[Problem]
The entire listing, reproduced exactly and stripped of images, is the expected output.

[Given records]
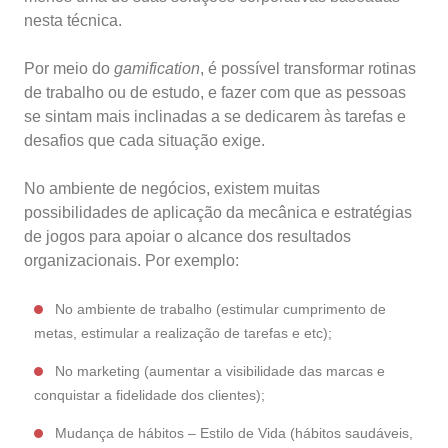
nesta técnica.
Por meio do
gamification
, é possível transformar rotinas
de trabalho ou de estudo, e fazer com que as pessoas
se sintam mais inclinadas a se dedicarem às tarefas e
desafios que cada situação exige.
No ambiente de negócios, existem muitas
possibilidades de aplicação da mecânica e estratégias
de jogos para apoiar o alcance dos resultados
organizacionais. Por exemplo:
No ambiente de trabalho (estimular cumprimento de
metas, estimular a realização de tarefas e etc);
No marketing (aumentar a visibilidade das marcas e
conquistar a fidelidade dos clientes);
Mudança de hábitos – Estilo de Vida (hábitos saudáveis,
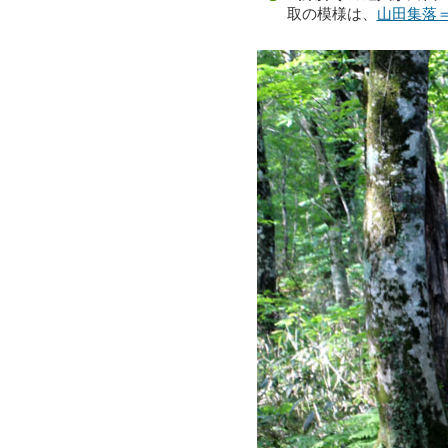
取の模様は、
山田集落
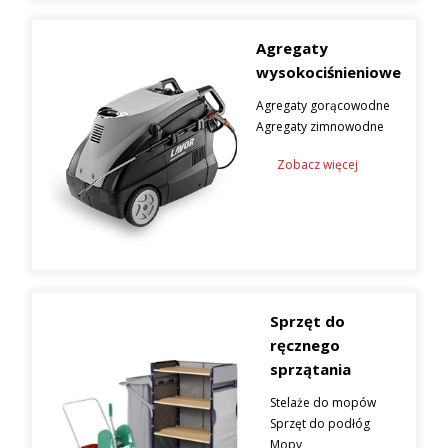
Agregaty
wysokociśnieniowe
Agregaty gorącowodne
Agregaty zimnowodne
Zobacz więcej
Sprzęt do
ręcznego
sprzątania
Stelaże do mopów
Sprzęt do podłóg
Mopy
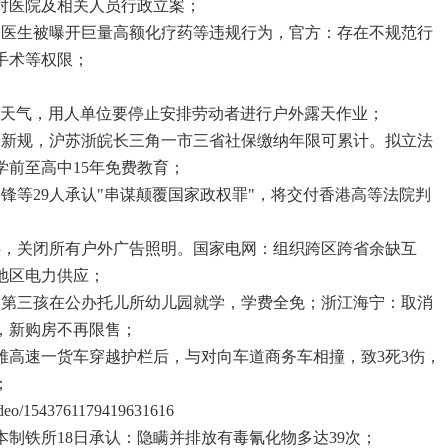
对医院及相关人员行政立案；
一医生被曝开巨量高额化疗药等违规行为，官方：存在不规范行
手术等权限；
高温天气，用人单位要停止安排劳动者进行户外露天作业；
户新规，沪苏浙皖长三角一市三省社保缴纳年限可累计。拟立法
学前至高中15年免费教育；
锋等29人承认"串谋颠覆国家政权罪"，将交付香港高等法院判
供，关闭所有户外广告照明。国家电网：组织跨区跨省余缺互
地区电力供应；
：第三孩在公办托儿所幼儿园就学，学费全免；浙江海宁：取消
，新购房不再限售；
成雅高速一货车穿越护栏后，与对向车道商务车相撞，致3死3伤，
；
video/1543761179419631616
本制铁所18日承认：隐瞒并排放有毒氰化物多达39次；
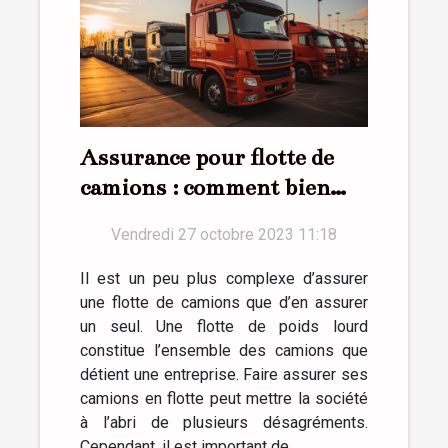
Assurance pour flotte de
camions : comment bien
réussir ?
Vendredi 27 octobre 2023 11:18
Il est un peu plus complexe d’assurer
une flotte de camions que d’en assurer
un seul. Une flotte de poids lourd
constitue l’ensemble des camions que
détient une entreprise. Faire assurer ses
camions en flotte peut mettre la société
à l’abri de plusieurs désagréments.
Cependant, il est important de...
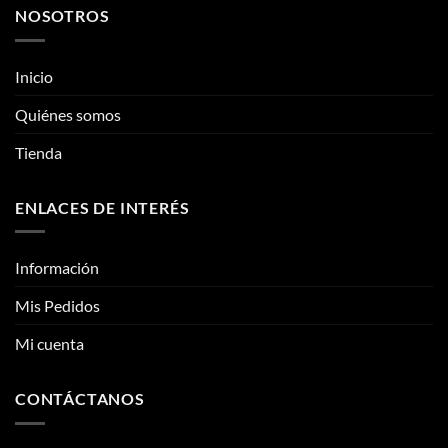
NOSOTROS
Las
Las
opciones
opciones
se
se
Inicio
pueden
pueden
elegir
elegir
Quiénes somos
en
en
la
la
Tienda
página
página
de
de
ENLACES DE INTERÉS
producto
producto
Información
Mis Pedidos
Mi cuenta
CONTÁCTANOS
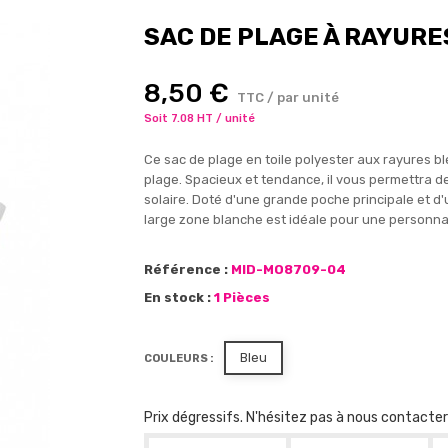
SAC DE PLAGE À RAYURE
8,50 €
TTC / par unité
Soit 7.08 HT / unité
Ce sac de plage en toile polyester aux rayures bl
plage. Spacieux et tendance, il vous permettra de
solaire. Doté d'une grande poche principale et d'un
large zone blanche est idéale pour une personnal
Référence :
MID-MO8709-04
En stock :
1 Pièces
Bleu
COULEURS :
Prix dégressifs. N'hésitez pas à nous contacte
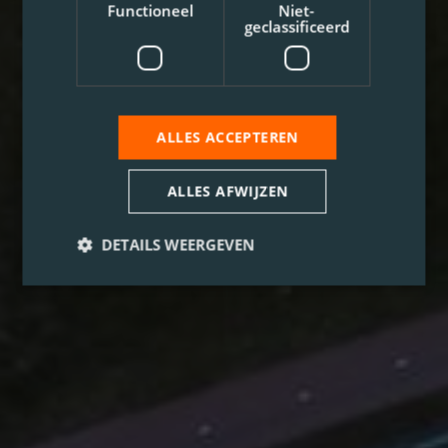
Functioneel
Niet-
geclassificeerd
ALLES ACCEPTEREN
ALLES AFWIJZEN
DETAILS WEERGEVEN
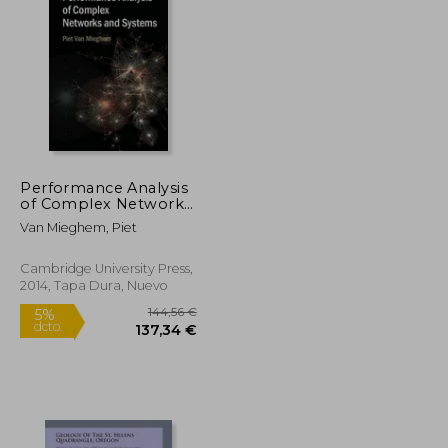
35,16 €
23,14 €
5%
dcto.
33,40 €
21,98 €
Performance Analysis
of Complex Networks
and Systems (en
Van Mieghem, Piet
Inglés)
Cambridge University Press,
2014, Tapa Dura, Nuevo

[Response to the exercise]
nesta técnica.
Por meio do
gamification
, é possível transformar rotinas
de trabalho ou de estudo, e fazer com que as pessoas
se sintam mais inclinadas a se dedicarem às tarefas e
desafios que cada situação exige.
No ambiente de negócios, existem muitas
possibilidades de aplicação da mecânica e estratégias
de jogos para apoiar o alcance dos resultados
organizacionais. Por exemplo:
No ambiente de trabalho (estimular cumprimento de
metas, estimular a realização de tarefas e etc);
No marketing (aumentar a visibilidade das marcas e
conquistar a fidelidade dos clientes);
Mudança de hábitos – Estilo de Vida (hábitos saudáveis,
取の模様は、
山田集落
Agregaty
wysokociśnieniowe
Agregaty gorącowodne
Agregaty zimnowodne
Zobacz więcej
Sprzęt do
ręcznego
sprzątania
Stelaże do mopów
Sprzęt do podłóg
Mopy
对医院及相关人员行政立案；
一医生被曝开巨量高额化疗药等违规行为，官方：存在不规范行
手术等权限；
高温天气，用人单位要停止安排劳动者进行户外露天作业；
户新规，沪苏浙皖长三角一市三省社保缴纳年限可累计。拟立法
学前至高中15年免费教育；
锋等29人承认"串谋颠覆国家政权罪"，将交付香港高等法院判
供，关闭所有户外广告照明。国家电网：组织跨区跨省余缺互
地区电力供应；
：第三孩在公办托儿所幼儿园就学，学费全免；浙江海宁：取消
，新购房不再限售；
成雅高速一货车穿越护栏后，与对向车道商务车相撞，致3死3伤，
；
video/1543761179419631616
本制铁所18日承认：隐瞒并排放有毒氰化物多达39次；
Assurance pour flotte de
camions : comment bien
réussir ?
Vendredi 27 octobre 2023 11:18
Il est un peu plus complexe d’assurer
une flotte de camions que d’en assurer
un seul. Une flotte de poids lourd
constitue l’ensemble des camions que
détient une entreprise. Faire assurer ses
camions en flotte peut mettre la société
à l’abri de plusieurs désagréments.
Cependant, il est important de...
NOSOTROS
Las
Las
opciones
opciones
se
se
Inicio
pueden
pueden
elegir
elegir
Quiénes somos
en
en
la
la
Tienda
página
página
de
de
ENLACES DE INTERÉS
producto
producto
Información
Mis Pedidos
Mi cuenta
CONTÁCTANOS
SAC DE PLAGE À RAYURE
8,50 €
TTC / par unité
Soit 7.08 HT / unité
Ce sac de plage en toile polyester aux rayures bl
plage. Spacieux et tendance, il vous permettra de
solaire. Doté d'une grande poche principale et d'un
large zone blanche est idéale pour une personnal
Référence :
MID-MO8709-04
En stock :
1 Pièces
Bleu
COULEURS :
Prix dégressifs. N'hésitez pas à nous contacte
Functioneel
Niet-
geclassificeerd
ALLES ACCEPTEREN
ALLES AFWIJZEN
DETAILS WEERGEVEN
35,16 €
23,14 €
5%
dcto.
33,40 €
21,98 €
Performance Analysis
of Complex Networks
and Systems (en
Van Mieghem, Piet
Inglés)
Cambridge University Press,
2014, Tapa Dura, Nuevo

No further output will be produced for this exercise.